Author's Conclusions
The author only excludes his own publication (Lothstein, 1980) from the general critique of follow-up studies. He questions the success rate reported about in literature of 68-86% without saying how the success rate corrected by his judgment could be expressed in numbers. He misses long-term follow-up studies. Generally, by his judgment, that is based on his own clinical experience and on the cited literature, it is evident that some patients with gender identity dysphoria can be helped surgically. Secondary transsexuals, to the contrary, can gain by all types of psychotherapy and he supposes that most patients with gender identity dysphoria are such secondary transsexuals.

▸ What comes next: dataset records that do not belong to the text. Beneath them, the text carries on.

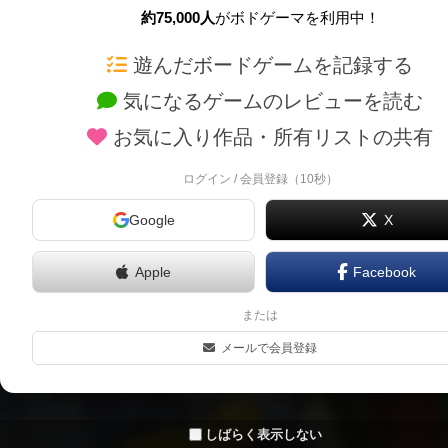
約75,000人
がボドゲーマを利用中！
ボドゲーマTOP
ボードゲーム通販
遊んだボードゲームを記録する
気になるゲームのレビューを読む
ボードゲームを検索する
新作・再入荷情報
お気に入り作品・所有リストの共有
ボードゲームの新着レビュー
定番ボードゲームの通販
ボードゲーム会情報
国産ボードゲームの通販
ログイン / 会員登録（10秒）
メカニクス特集
子供向けボードゲームの
Google
X
掲示板・トピックス
2人用ボードゲームの通
ボドとも・会員一覧
20分以下のボードゲーム
Apple
Facebook
ボードゲーム業界コラム
60分以上のボードゲーム
または
ボドゲーマご利用案内
割引購入！ボドクーポン
メールで会員登録
クラウドファンディング 
しばらく表示しない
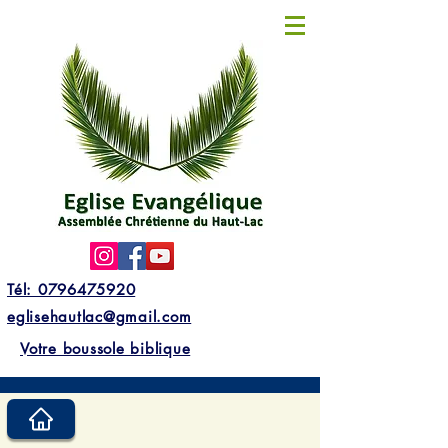
Tél: 0796475920
eglisehautlac@gmail.com
Votre boussole biblique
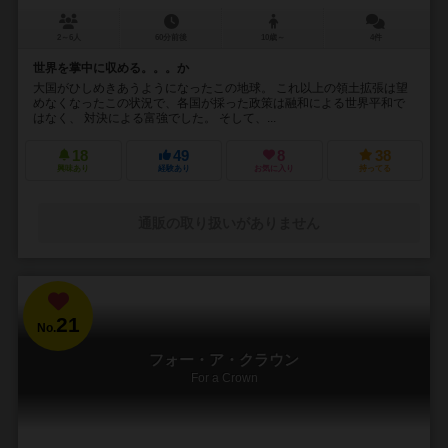
2～6人
60分前後
10歳～
4件
世界を掌中に収める。。。か
大国がひしめきあうようになったこの地球。 これ以上の領土拡張は望
めなくなったこの状況で、各国が採った政策は融和による世界平和で
はなく、 対決による富強でした。 そして、...
18
49
8
38
興味あり
経験あり
お気に入り
持ってる
通販の取り扱いがありません
21
No.
フォー・ア・クラウン
For a Crown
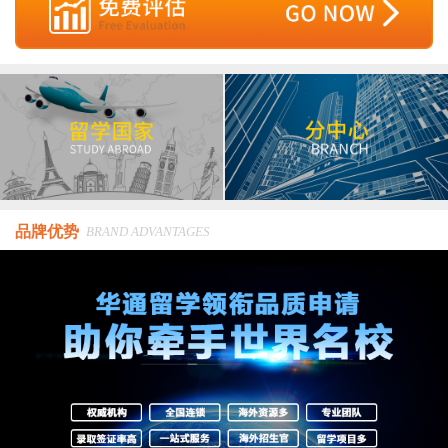
品牌优势
BRAND ADVANTAGES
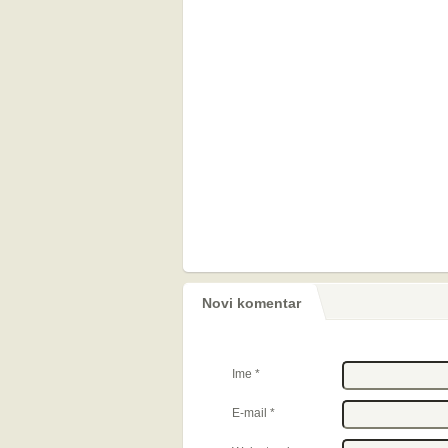
Novi komentar
Ime
*
E-mail
*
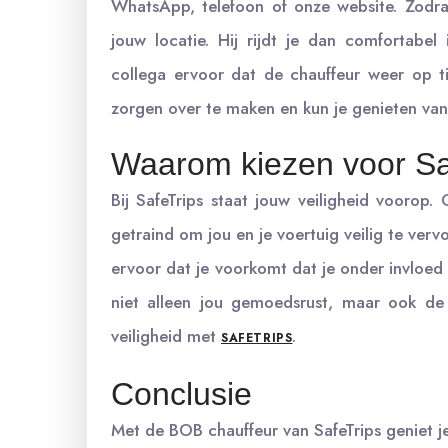
WhatsApp, telefoon of onze website. Zodra
jouw locatie. Hij rijdt je dan comfortabel
collega ervoor dat de chauffeur weer op tij
zorgen over te maken en kun je genieten va
Waarom kiezen voor Sa
Bij SafeTrips staat jouw veiligheid voorop.
getraind om jou en je voertuig veilig te ver
ervoor dat je voorkomt dat je onder invloed v
niet alleen jou gemoedsrust, maar ook de
veiligheid met
.
SAFETRIPS
Conclusie
Met de BOB chauffeur van SafeTrips geniet je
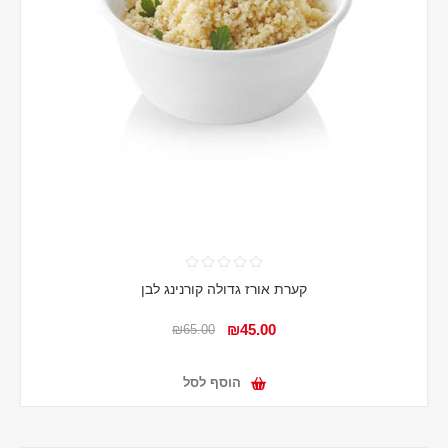
קערת אורז גדולה קורנינג לבן
₪45.00
₪65.00
הוסף לסל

Patients wrongly diagnosed as transsexual need psychotherapy and not surgical treatment. "Indeed, sex reassignment surgery should only be considered as the last resort for a highly select group of diagnosed gender dysphoric patients" (p. 424). Differential diagnostic considerations as well as alternative treatment procedures and differential indication criteria should be worked out.

Remarks
Like Lundström (1981) and Pauly (1981) this publication is a reaction about the newly initiated controversies about surgical sex reassignment initiated by Meyer & Reter (1979) in the USA. The author reflects less the results themselves than the methodology of follow-up studies. He warns about unreflected positive and negative evaluation of the treatment procedure and its results. Rightly he demands a greater differentiation and a stronger methodology for follow-up studies. His judgment that most patients with gender identity dysphoria are secondary transsexuals or not transsexuals and that most may be helped with psychotherapy seems also very general and is not demonstrated by numbers in the publication (about the critique, comp. Lundström et al, 1984). The positive and negative result factors from the 1960s and 1970s are not very fruitful in the incomplete presentation presented by the author because they are too undetermined by content and because the author does not reflect that their formulation by the original authors already contains more evaluation than information - as it is also true for the selection done by him.